Women's World Snooker Championship

Tournament information
- Venue: Cambridge Snooker Centre
- Country: United Kingdom
- Organisation: World Ladies Billiards and Snooker Association
- Format: Single elimination
- Winner's share: £1500

Final
- Champion: Reanne Evans
- Runner-up: Lynette Horsburgh
- Score: 6–4

= 2005 World Women's Snooker Championship =

The 2005 Women's World Snooker Championship was a women's snooker tournament played in the United Kingdom in 2005. Reanne Evans beat Lynette Horsburgh 6–4 in the final to win her first world title.

==Tournament summary==
Kelly Fisher was the reigning champion, having won the 2003 Championship, as the Women's World Championship was not held in 2004, but did not participate, having left snooker to play on the pool circuit in the United States. The tournament was played at the Cambridge Snooker Centre.

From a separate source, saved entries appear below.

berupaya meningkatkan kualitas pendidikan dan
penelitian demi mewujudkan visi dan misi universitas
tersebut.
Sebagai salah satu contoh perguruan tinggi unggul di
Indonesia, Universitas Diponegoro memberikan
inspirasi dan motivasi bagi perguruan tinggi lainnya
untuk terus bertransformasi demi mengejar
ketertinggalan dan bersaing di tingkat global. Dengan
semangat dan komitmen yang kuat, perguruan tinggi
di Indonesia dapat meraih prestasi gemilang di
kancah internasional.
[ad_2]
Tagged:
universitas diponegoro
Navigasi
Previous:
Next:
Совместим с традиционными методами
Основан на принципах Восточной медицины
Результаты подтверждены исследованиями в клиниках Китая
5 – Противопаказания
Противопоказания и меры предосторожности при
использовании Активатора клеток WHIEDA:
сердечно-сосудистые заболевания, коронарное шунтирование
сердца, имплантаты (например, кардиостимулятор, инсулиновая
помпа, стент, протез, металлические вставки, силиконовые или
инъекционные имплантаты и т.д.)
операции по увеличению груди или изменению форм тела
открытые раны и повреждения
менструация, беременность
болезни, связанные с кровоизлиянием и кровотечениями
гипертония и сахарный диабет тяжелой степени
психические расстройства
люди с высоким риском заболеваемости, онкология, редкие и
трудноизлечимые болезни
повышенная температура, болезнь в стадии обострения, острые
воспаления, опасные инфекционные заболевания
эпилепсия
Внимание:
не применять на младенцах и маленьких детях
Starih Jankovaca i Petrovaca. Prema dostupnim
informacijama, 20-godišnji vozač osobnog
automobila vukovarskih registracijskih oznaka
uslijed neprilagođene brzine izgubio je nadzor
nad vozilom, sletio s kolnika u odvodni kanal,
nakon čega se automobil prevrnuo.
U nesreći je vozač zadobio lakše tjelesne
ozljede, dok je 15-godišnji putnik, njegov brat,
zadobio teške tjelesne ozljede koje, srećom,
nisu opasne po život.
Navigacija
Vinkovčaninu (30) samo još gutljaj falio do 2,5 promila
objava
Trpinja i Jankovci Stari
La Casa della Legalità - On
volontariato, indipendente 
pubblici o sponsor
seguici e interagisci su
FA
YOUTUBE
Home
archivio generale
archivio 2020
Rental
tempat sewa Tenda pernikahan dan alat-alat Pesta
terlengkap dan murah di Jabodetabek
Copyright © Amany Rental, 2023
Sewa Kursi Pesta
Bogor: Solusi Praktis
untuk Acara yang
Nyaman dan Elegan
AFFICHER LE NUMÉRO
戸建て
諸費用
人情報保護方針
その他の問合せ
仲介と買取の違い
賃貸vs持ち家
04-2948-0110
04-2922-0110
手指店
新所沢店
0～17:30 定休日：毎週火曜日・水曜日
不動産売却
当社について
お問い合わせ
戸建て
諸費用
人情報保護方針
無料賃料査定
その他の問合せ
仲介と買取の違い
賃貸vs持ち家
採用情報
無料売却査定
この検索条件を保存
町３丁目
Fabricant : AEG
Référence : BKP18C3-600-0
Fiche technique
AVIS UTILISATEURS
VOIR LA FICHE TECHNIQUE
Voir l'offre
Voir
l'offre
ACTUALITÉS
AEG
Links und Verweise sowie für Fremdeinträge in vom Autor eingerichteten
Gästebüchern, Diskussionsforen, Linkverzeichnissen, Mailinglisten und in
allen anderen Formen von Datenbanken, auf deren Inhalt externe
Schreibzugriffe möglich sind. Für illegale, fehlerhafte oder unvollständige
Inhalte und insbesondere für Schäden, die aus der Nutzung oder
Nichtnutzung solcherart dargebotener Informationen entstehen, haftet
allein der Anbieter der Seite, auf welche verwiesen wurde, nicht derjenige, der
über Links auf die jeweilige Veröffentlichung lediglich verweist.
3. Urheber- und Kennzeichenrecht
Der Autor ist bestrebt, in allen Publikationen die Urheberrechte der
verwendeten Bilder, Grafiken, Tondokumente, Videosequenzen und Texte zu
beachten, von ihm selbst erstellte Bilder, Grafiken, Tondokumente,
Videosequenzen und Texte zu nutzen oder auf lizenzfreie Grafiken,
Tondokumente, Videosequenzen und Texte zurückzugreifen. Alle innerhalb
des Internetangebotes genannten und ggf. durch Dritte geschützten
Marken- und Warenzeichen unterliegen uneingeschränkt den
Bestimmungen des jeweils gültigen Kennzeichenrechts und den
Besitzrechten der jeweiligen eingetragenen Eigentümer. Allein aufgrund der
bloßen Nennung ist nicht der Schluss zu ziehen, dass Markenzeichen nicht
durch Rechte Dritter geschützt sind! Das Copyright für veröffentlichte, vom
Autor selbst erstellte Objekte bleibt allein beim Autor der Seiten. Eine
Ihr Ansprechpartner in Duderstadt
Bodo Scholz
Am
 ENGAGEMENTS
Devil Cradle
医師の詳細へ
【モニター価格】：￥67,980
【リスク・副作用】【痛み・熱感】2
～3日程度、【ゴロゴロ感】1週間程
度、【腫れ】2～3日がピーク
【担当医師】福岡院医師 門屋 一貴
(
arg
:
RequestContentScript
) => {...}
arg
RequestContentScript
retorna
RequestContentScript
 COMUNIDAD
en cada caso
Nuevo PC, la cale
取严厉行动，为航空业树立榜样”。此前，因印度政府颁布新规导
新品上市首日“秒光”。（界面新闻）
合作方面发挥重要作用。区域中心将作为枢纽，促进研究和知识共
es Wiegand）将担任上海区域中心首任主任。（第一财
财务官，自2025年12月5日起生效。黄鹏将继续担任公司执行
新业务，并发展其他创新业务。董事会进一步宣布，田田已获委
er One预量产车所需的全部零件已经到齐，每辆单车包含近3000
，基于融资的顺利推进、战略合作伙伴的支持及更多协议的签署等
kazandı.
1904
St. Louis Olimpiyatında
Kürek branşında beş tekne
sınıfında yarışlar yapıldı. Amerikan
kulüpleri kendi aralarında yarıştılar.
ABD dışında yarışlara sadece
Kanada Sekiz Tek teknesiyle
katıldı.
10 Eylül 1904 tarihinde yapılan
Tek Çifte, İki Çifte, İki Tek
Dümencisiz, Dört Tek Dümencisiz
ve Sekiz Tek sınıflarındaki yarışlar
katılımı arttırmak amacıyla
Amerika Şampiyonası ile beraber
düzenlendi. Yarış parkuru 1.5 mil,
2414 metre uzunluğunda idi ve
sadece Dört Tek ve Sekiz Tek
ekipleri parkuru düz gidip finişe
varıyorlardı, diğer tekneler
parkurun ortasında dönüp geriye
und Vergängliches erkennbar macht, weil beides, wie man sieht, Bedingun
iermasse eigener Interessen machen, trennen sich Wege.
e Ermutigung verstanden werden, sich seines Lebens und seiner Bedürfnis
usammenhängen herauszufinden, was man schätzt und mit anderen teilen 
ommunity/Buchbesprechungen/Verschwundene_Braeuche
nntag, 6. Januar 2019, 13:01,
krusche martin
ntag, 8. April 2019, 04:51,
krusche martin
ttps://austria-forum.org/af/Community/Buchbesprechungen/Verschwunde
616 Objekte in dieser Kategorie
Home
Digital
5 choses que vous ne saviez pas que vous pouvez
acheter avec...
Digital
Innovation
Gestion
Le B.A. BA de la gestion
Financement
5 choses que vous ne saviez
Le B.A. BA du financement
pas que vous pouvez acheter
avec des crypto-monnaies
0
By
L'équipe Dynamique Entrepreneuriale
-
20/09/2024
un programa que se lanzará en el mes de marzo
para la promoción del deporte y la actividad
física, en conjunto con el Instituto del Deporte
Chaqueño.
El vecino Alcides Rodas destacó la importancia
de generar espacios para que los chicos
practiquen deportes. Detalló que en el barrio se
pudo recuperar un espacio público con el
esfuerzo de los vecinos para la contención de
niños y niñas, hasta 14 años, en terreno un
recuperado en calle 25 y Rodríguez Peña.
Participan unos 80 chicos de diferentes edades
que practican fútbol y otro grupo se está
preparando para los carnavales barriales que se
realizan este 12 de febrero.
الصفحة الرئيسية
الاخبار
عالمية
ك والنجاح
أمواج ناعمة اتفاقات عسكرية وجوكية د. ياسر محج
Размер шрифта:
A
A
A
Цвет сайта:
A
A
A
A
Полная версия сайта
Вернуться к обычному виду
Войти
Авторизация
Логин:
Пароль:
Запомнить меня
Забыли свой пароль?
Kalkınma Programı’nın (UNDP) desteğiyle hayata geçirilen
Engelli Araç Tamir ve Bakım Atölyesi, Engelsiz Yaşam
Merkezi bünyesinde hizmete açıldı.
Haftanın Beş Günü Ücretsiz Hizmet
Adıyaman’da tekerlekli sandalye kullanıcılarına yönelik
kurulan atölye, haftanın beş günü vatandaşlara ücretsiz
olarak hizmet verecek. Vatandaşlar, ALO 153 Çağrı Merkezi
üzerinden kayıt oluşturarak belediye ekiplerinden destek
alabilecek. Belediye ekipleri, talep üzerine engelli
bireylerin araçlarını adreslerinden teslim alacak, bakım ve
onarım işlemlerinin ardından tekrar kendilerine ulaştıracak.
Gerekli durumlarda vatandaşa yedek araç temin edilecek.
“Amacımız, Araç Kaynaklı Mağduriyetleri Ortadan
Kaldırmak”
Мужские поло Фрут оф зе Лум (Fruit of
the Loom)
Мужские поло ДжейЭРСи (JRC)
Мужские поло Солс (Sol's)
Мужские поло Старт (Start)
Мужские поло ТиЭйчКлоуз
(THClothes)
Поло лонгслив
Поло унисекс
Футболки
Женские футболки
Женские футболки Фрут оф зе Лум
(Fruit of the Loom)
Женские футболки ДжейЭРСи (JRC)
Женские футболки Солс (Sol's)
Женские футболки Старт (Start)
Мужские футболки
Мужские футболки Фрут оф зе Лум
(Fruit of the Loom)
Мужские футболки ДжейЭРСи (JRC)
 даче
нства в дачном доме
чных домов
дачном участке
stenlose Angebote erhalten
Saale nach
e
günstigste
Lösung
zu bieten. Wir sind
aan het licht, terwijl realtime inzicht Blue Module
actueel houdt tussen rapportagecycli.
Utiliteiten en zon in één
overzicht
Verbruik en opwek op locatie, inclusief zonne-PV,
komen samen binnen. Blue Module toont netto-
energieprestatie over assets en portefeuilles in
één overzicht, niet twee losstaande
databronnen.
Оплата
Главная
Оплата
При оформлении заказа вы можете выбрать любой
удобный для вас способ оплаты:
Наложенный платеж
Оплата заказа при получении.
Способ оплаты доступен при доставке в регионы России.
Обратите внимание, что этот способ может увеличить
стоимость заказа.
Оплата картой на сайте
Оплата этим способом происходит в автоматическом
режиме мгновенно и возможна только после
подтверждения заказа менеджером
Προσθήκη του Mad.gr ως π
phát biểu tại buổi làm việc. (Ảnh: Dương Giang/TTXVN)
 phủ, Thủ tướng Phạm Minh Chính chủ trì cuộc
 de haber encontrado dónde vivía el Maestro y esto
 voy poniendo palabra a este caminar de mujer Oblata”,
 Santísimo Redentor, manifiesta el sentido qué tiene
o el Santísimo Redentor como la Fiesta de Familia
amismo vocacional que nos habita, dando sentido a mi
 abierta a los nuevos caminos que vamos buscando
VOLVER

The third frame of the final between reigning IBSF World Women's Snooker Champion Reanne Evans and Lynette Horsburgh was replayed due to a scoring error. Evans won the replayed frame went on to win the match 6–4, taking the last four frames after being 2–4 behind. Evans received £1,500 in prize money as champion, and Horsburgh received £750 as runner-up. The losing semi-finalists received £300 each

Horsburgh also lost in the final of the 2005 World Women's Billiards Championship, held at the same venue.